Sunday, 3 August 2014

Campus Prostitution: A Growing Concern In Nigeria

Nigeria: Menace of Campus S*x Trade

By Blessing Undoidi

The growing rate of campus s*x trade in our tertiary institutions is becoming a cause for concern. It is no longer news that politicians, lawmakers, businessmen and other well-placed men in the society are the major people patronizing female students . When you visit female hostels at night, you will be amazed at the kind of flashy cars that come to pick up these young undergraduates for one function or the other. This is pathetic for this nation and its people. The same set of misguided leaders that have thrown the parents of these students into abject poverty, are the same ones destroying their children; because they control the means of survival and social status.

A student involved in the 'trade' who doesn't want her name in print said she is not happy doing it. She said people including the wide array of men who patronize her see her as immoral and indecent. "I was molested by five men when I was just 16 years old and in my final year in secondary school, so it affected me psychologically and the incident contributed to what I am today. I am also the first child of my parent's eight children. I need to struggle and sponsor myself in school and also help sponsor my younger ones because my parents are poor. So I do this to survive."

Another student in an interview with this writer said almost all tertiary institutions, either public or privately owned, have a representation of women of easy virtue. She said many female students are brazenly joining the train. "They are increasing on a daily basis because the ladies are being encouraged and initiated by their friends, added with an inordinate desire for affluence. Religious teachings, scourge of HIV/AIDS and ritual killers that find easy prey among s*x workers has not been able to curb the rising trend of the practice."

She said there is no doubt that the s*x trade, in the long run, corrupts the quality of the nation's future leaders and affects their values.  Understanding that young females constitute an appreciable percentage of the nation's population, little could be expected from them, productively, if they have been turned into 'cheap se*ual machines' with warped self-esteem and self-actualization.

Commenting on the issue, a lawyer, Terver Loius Abagen, said campus s*x trade is the business of having s*x for money by female students. "This type of immorality is certainly not a new thing.  The history of this type of immorality can be likened to the history of mankind, because every civilization has practiced it. Modern persons continue to patronize s*x workers. Even the name has now changed to "commercial s*x workers", in an attempt to lessen the stigma of the women who practice this trade.

"Notable people all over the country are known to patronize s*x workers, which is the major reason why the business continues to thrive in spite of global criticisms against it. Many of the big men in our society, who patronize them, do so discreetly and urge them to keep it up while coming to the open to fight for bills on why s*x workers should keep off the streets, and this profession is likely to equal the world oil market in the nearest future," he said.

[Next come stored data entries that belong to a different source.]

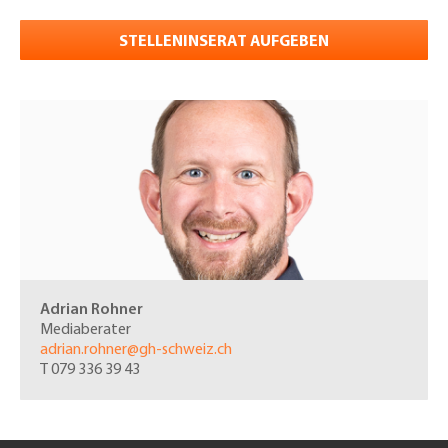
STELLENINSERAT AUFGEBEN
Adrian Rohner
Mediaberater
adrian.rohner@gh-schweiz.ch
T 079 336 39 43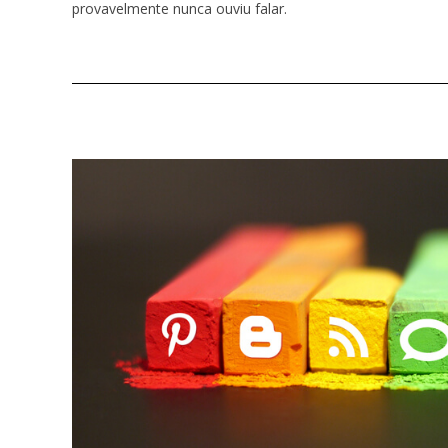
provavelmente nunca ouviu falar.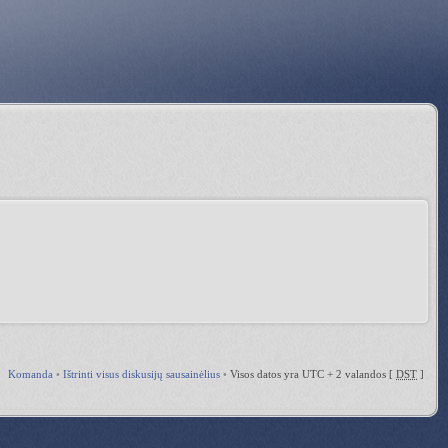
Komanda
•
Ištrinti visus diskusijų sausainėlius
•
Visos datos yra UTC + 2 valandos [
DST
]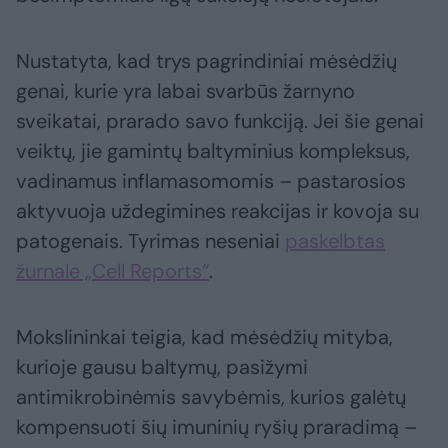
Nustatyta, kad trys pagrindiniai mėsėdžių
genai, kurie yra labai svarbūs žarnyno
sveikatai, prarado savo funkciją. Jei šie genai
veiktų, jie gamintų baltyminius kompleksus,
vadinamus inflamasomomis – pastarosios
aktyvuoja uždegimines reakcijas ir kovoja su
patogenais. Tyrimas neseniai
paskelbtas
žurnale „Cell Reports“
.
Mokslininkai teigia, kad mėsėdžių mityba,
kurioje gausu baltymų, pasižymi
antimikrobinėmis savybėmis, kurios galėtų
kompensuoti šių imuninių ryšių praradimą –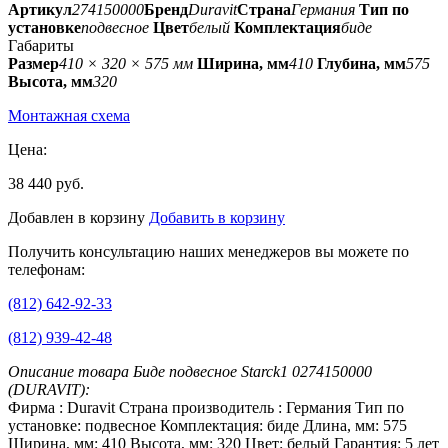
Артикул
274150000
Бренд
Duravit
Страна
Германия
Тип по
установке
подвесное
Цвет
белый
Комплектация
биде
Габариты
Размер
410 × 320 × 575 мм
Ширина, мм
410
Глубина, мм
575
Высота, мм
320
Монтажная схема
Цена:
38 440 руб.
Добавлен в корзину
Добавить в корзину
Получить консультацию наших менеджеров вы можете по
телефонам:
(812) 642-92-33
(812) 939-42-48
Описание товара Биде подвесное Starck1 0274150000
(DURAVIT):
Фирма : Duravit Страна производитель : Германия Тип по
установке: подвесное Комплектация: биде Длина, мм: 575
Ширина, мм: 410 Высота, мм: 320 Цвет: белый Гарантия: 5 лет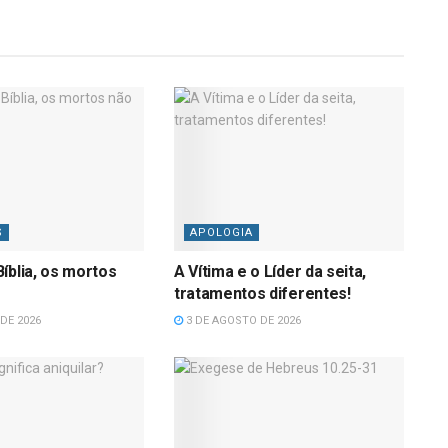
S
APOLOGIA
íblia, os mortos
A Vítima e o Líder da seita,
tratamentos diferentes!
DE 2026
3 DE AGOSTO DE 2026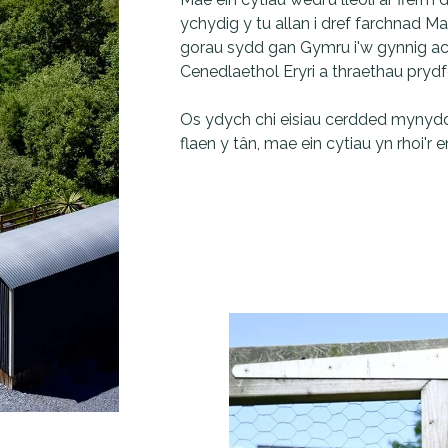
ychydig y tu allan i dref farchnad Ma
gorau sydd gan Gymru i'w gynnig ac 
Cenedlaethol Eryri a thraethau prydf
Os ydych chi eisiau cerdded mynyddoe
flaen y tân, mae ein cytiau yn rhoi'r en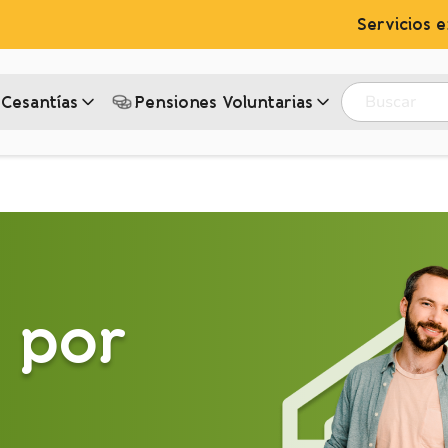
Servicios e
Buscar
Cesantías
Pensiones Voluntarias‎
 por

According to him, several attempts have been made to curb the s*x trade through the Penal Code in Section 34 which states, 'Right to Dignity of human person. Every individual is entitled to respect for dignity of his person and accordingly - a) No person shall be subjected to torture or inhuman degrading treatment'. It should be noted that the s*x trade can be one of the elements of degradation. Also in State Law it says, they can be arrested and given two years imprisonment and can be charged with the fine of N20,000.

He said many arrests have been made in the past, especially with the help of Civil Societies, "but the Nigerian society has failed to arrive at a consensus on how to legally handle this blooming profession. While some people prefer that it be outlawed, others have sympathetically justified the profession on the bad economy of the country and feel that outlawing the s*x trade will further victimize the victims, so there is confusion on what steps to take to reduce the s*x trade."

He advised that the campus s*x trade can be stopped or reduced, if tertiary institutions can make laws to prohibit the practice on the campuses, arrest anybody caught in the act and, hand them over to the appropriate authorities for prosecution. He said, if these laws are put in place, it will pose a threat to others intending to venture into such a business within the campus environment and the country at large.

Barrister Abagen stressed that the parents also have a significant role to play in stopping or reducing the s*x trade on campuses. He enjoined parents to teach their children good morals from home. "They should also strive to meet the needs of their children in school. Many parents don't have time to check on their children and know what they are doing with their lives. They are carried away with their jobs, family problems and their financial challenges."

"The government is also not helping matters with the rate of unemployment in the country and the high cost of attaining higher education. The government should improve funding of the education sector in order to drastically reduce the cost of attaining higher education in the country," he advised.